On the first day of quarantine, seeking some small sense of order and agency, I decided to take stock of what I had in the pantry. The whole process took less than a minute because, as it turned out, the pantry was nearly empty. I (like most people) had not planned to be stuck where I was for the foreseeable future. The only thing I had in abundance was olive oil. Five bottles, in fact.
I never meant to stockpile olive oil. I’ve lived in Italy long enough to know that high quality olive oil is best enjoyed fresh. However, I’ve also lived in Italy long enough to know quite a few olive oil producers.

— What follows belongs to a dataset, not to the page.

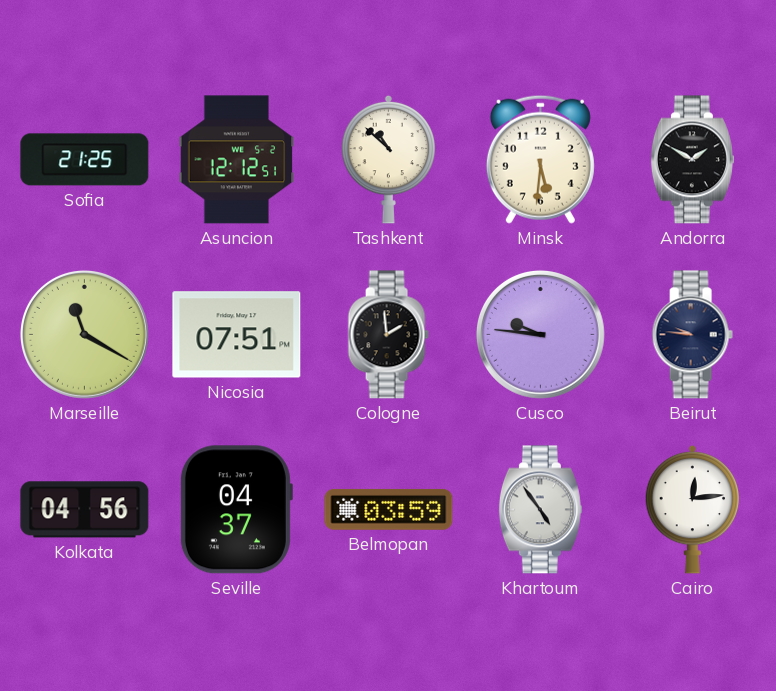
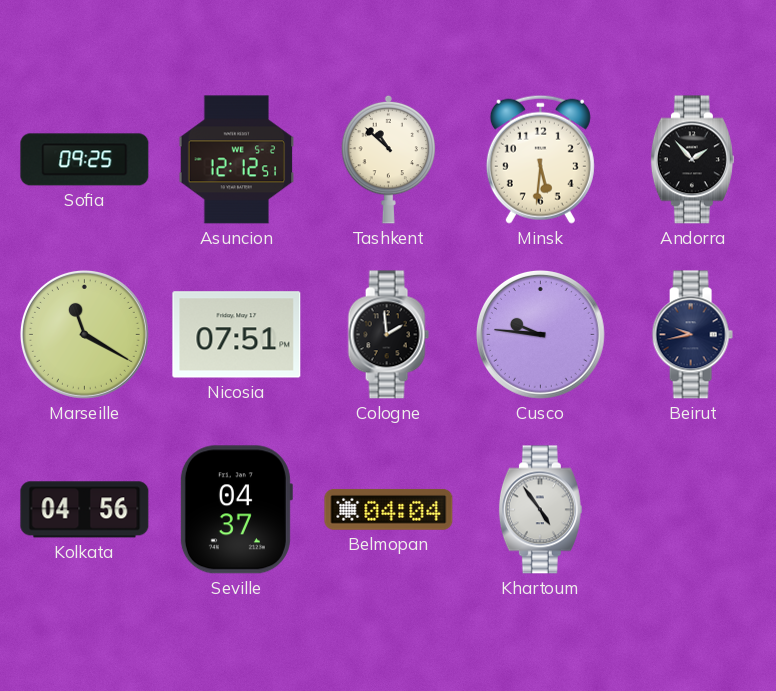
Sofia: 21:25 -> 09:25
Andorra: 1:50 -> 1:53
Beirut: 9:46 -> 9:43
Belmopan: 03:59 -> 04:04
Cairo: 12:14 -> none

The smallest container I acquired on a daytrip to Fattoria di Maiano, a family farm nestled in the hills of Fiesole, just outside of Florence. Looking at the squat cylindrical container, I could clearly see the shape of the clouds that day of my trip. They had wandered across the blue sky like a flock of sheep gently suspended over the shimmering, silvery rows of olive trees.
Behind it stood a tall, rectangular bottle labeled simply olio nuovo (new oil) from the 2019 olive harvest at La Selva, a farm just a half hour’s drive away. I remember the night I first tasted this oil, generously poured in a vibrant green stream over pane toscano, Tuscany’s notoriously bland bread.
To the right of this bottle, there was a dark, elegant cardboard box. Inside, delicately wrapped in tissue paper, was a bottle from the same harvest year, produced two hours to the north at the stunning Castello di Ama property in Chianti. I visited toward the end of autumn and saw the new oil flow from the frantoio (the olive press) while a fresh, green fragrance floated through the air.
I picked up a shorter, rounder bottle positioned in front of the box and felt the weight of the many olives that had been pressed for the oil within. In October, I spent a morning harvesting olives by hand at Poggio Lecci, a nearby olive grove.
Someone else might have overlooked the last bottle in my collection at first glance. Its container was recycled, a fact made evident by the remainder of a half-torn label that still reads “balsamic vinegar.” Now, however, it is filled with olive oil produced in Puglia, one of Italy’s southernmost regions. This bottle was a special gift from an elderly woman I befriended while staying last summer as a guest at her bed and breakfast. We talked about olives for hours one evening, and she explained that her family’s trees had produced very few olives the year before. When I departed, she rushed to give me this bottle, hastily filled from her precious stock, and to make sure I remembered the recipe for stuffed eggplant she had recited for me the night before.
Each bottle I have is strongly reminiscent of a particular place and people. Looking at them, I cannot help but worry how different things will be by the time the next olive harvest arrives.
A short supply chain, even a bottle of olive oil that passes directly from the producer to the consumer, relies on a larger, infinitely fragile food system. Many are needed to support it. Will small Italian food businesses like the ones that produced these bottles be able to endure the hardships of this global health crisis?
With more time than ever to spend gazing into the depths of my pantry, I will also be spending more time thinking about who produced the food that lines its shelves.
When I opened the pantry that first day, I felt alone and unnerved. But each day since, I see the bottles of olive oil and feel a sense of hope. Soon, the olive trees will begin to bloom.